Organic causes include the following:

  • Structural
    • Vocal fold abnormalities (e.g., vocal nodules, edema, glottal stenosis, recurrent respiratory papilloma, sarcopenia [muscle atrophy associated with aging])
    • Inflammation of the larynx (e.g., arthritis of the cricoarytenoid or cricothyroid, laryngitis, laryngopharyngeal reflux)
    • Trauma to the larynx (e.g., from intubation, chemical exposure, or external trauma)
  • Neurologic
    • Recurrent laryngeal nerve paralysis
    • Adductor/abductor spasmodic dysphonia
    • Parkinson's disease
    • Multiple sclerosis

Functional causes include the following:

  • Phonotrauma (e.g., yelling, screaming, excessive throat-clearing)
  • Muscle tension dysphonia
  • Ventricular phonation
  • Vocal fatigue (e.g., due to effort or overuse)
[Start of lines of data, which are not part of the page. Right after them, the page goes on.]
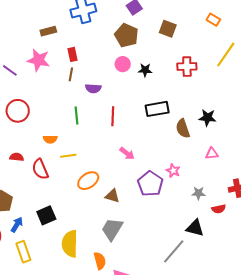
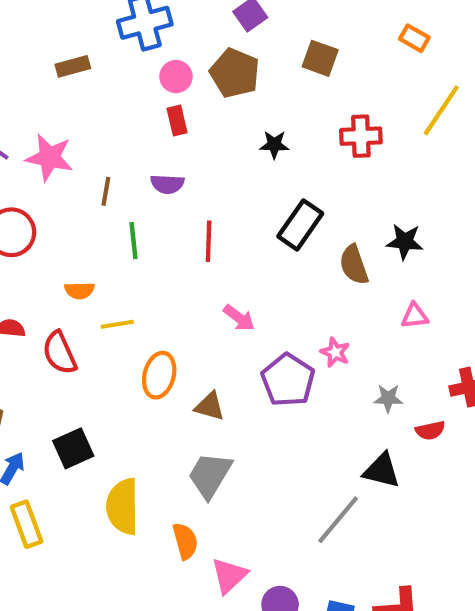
red rectangle: (73, 54) -> (177, 121), moved
pink star: (38, 60) -> (49, 157), moved
pink circle: (123, 64) -> (176, 77), moved
brown line: (71, 74) -> (106, 191), moved
black rectangle: (157, 109) -> (300, 225), turned -45
orange ellipse: (88, 181) -> (159, 375), turned -40

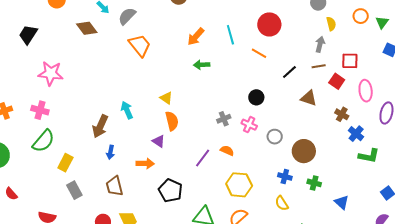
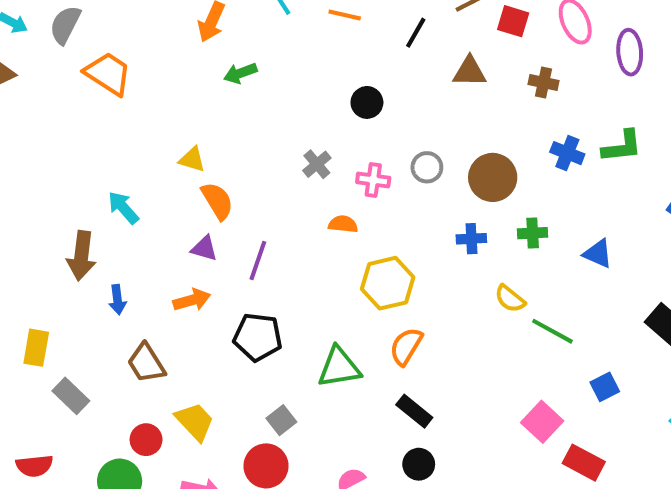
pink cross: (249, 125) -> (373, 180), moved
blue cross: (356, 134) -> (567, 153), moved
purple line: (203, 158) -> (258, 261), moved
yellow semicircle: (282, 203) -> (510, 299), moved

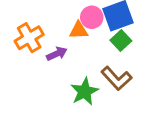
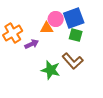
green square: (121, 41) -> (76, 35), turned -32
green star: (84, 92) -> (51, 70), turned -30

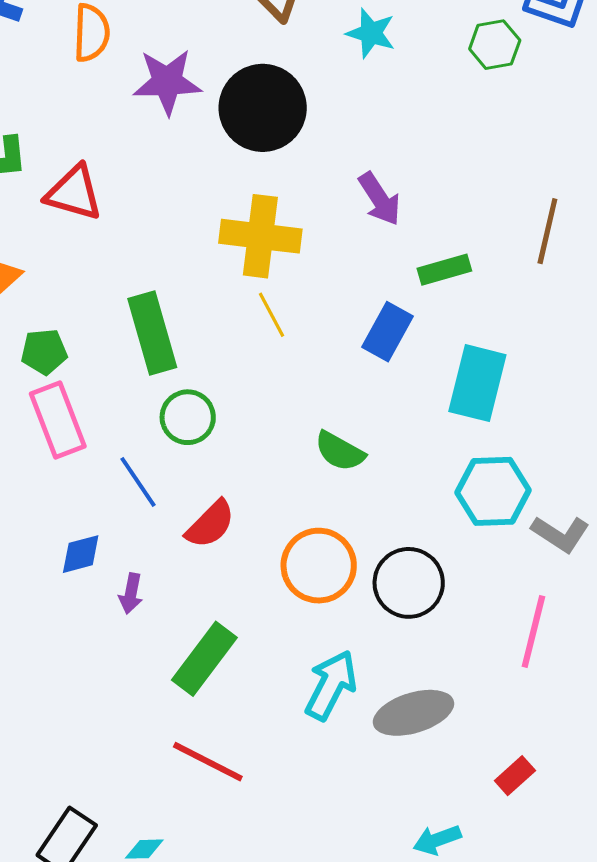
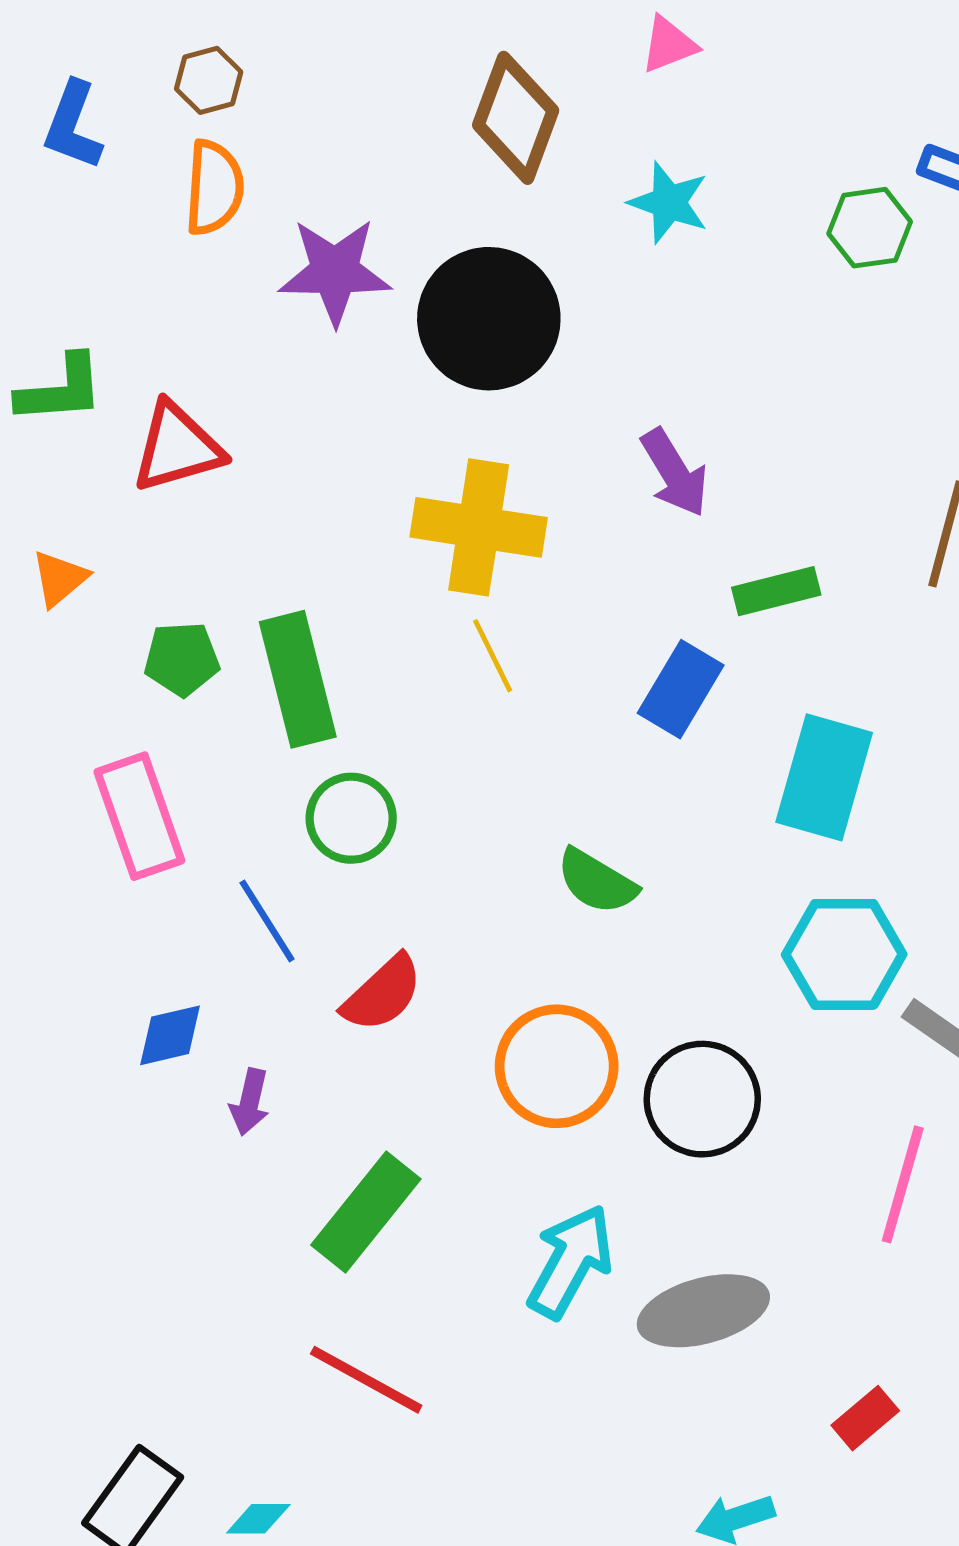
red triangle: (74, 193) -> (177, 447), turned -34
green pentagon: (44, 352) -> (182, 659), moved

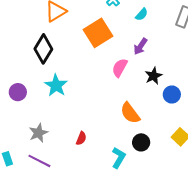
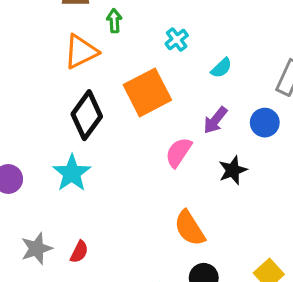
black diamond: (43, 49) -> (87, 115), moved
blue circle: (172, 94) -> (265, 123), moved
red semicircle: (81, 138) -> (79, 252), moved

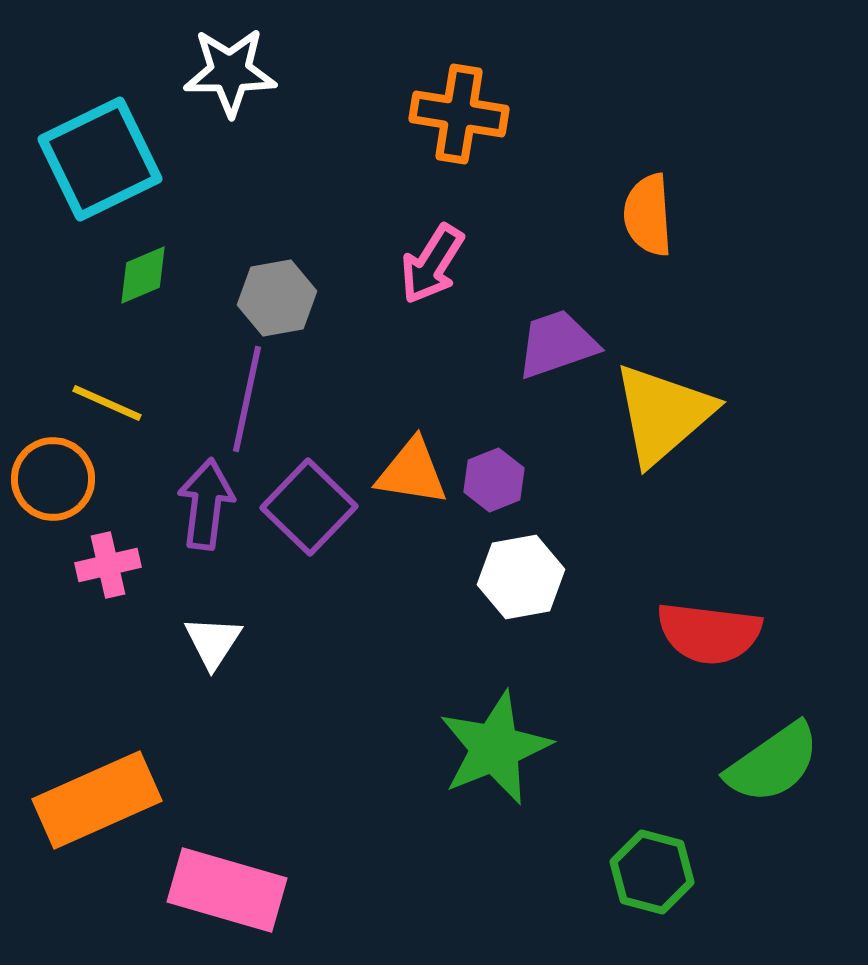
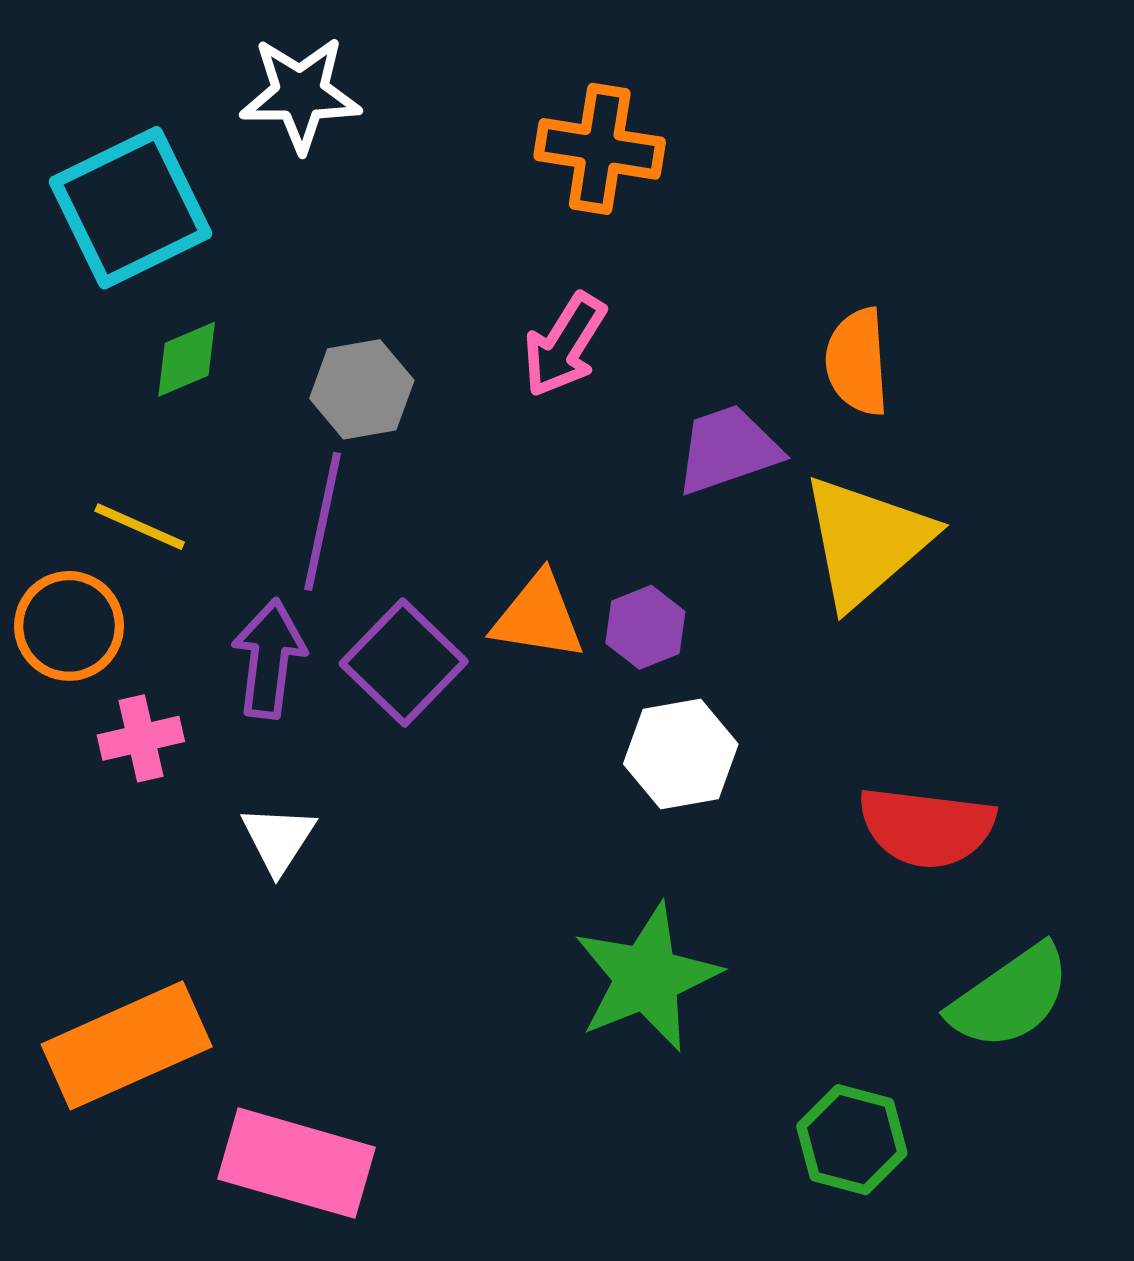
orange semicircle: (648, 215) -> (857, 362), moved

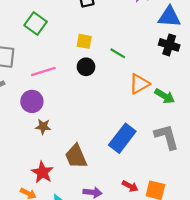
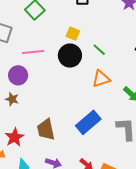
black circle: (86, 67) -> (70, 56), size x1.5
orange triangle: (139, 84) -> (101, 79), moved
brown star: (43, 127) -> (12, 99), moved

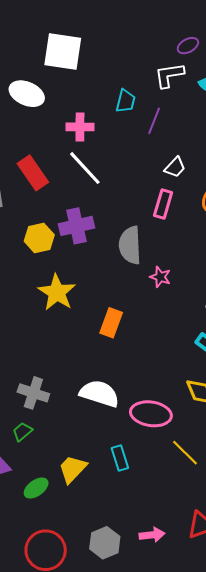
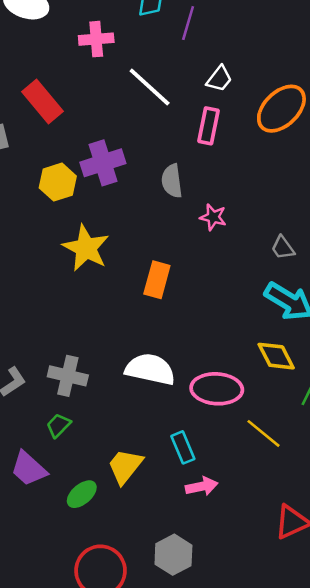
white line: (85, 168) -> (150, 87), moved
gray semicircle: (130, 245) -> (172, 181), size x0.7
pink arrow: (152, 535) -> (202, 486), moved

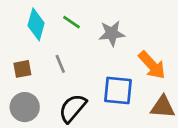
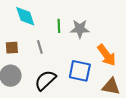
green line: (71, 22) -> (59, 26), moved, turned 48
cyan diamond: (36, 24) -> (25, 16), turned -40

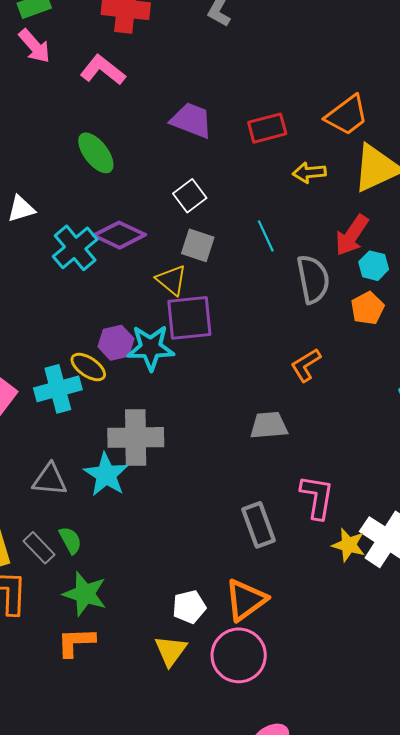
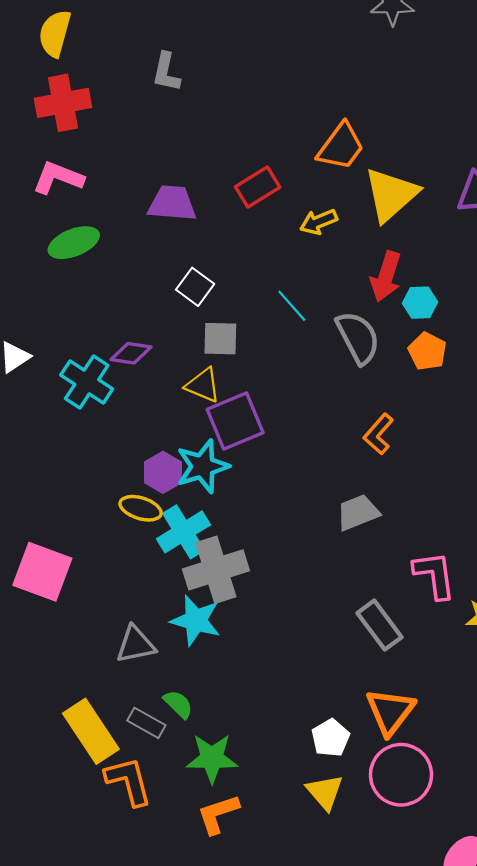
green ellipse: (96, 153) -> (74, 243), moved, turned -57
purple diamond: (119, 235) -> (131, 353), size x0.7
cyan cross: (58, 389) -> (184, 532), moved

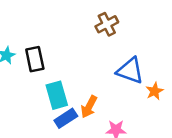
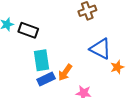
black rectangle: (35, 59) -> (28, 30), turned -66

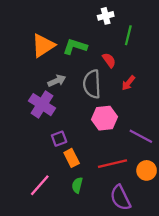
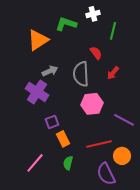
green L-shape: (75, 47) -> (66, 24), moved
orange circle: (147, 170) -> (122, 156), moved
Psychogenic causes include the following:

  • Chronic stress disorders
  • Anxiety
  • Depression
  • Conversion reaction (e.g., conversion aphonia and dysphonia)

The complementary relationships among these organic, functional, and psychogenic influences ensure that many voice disorders will have contributions from more than one etiologic factor (Stemple, Roy, & Klaben, 2014; Verdolini, Rosen, & Branski, 2006).

Recognizing associations among these factors, along with patient history, may help in identifying the possible causes of the voice disorder. Even when an obvious cause is identified and treated, the voice problem may persist. For example, an upper respiratory infection could be the cause of the dysphonia, but poor or inefficient compensatory techniques may cause dysphonia to persist, even when the infection has been successfully treated.